**Problem requirements:**
Apart from the pictures, return every line of the listing exactly.

((

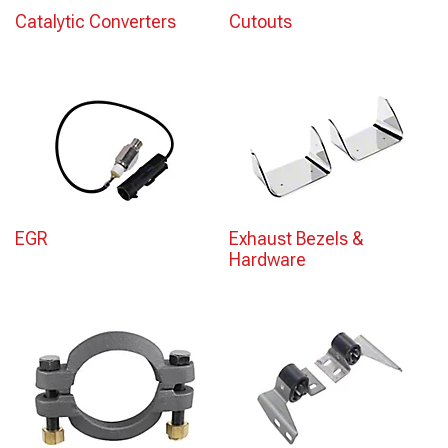
Catalytic Converters
Cutouts
EGR
Exhaust Bezels &
Hardware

))

**Solution to the exercise:**
Catalytic Converters
Cutouts
EGR
Exhaust Bezels &
Hardware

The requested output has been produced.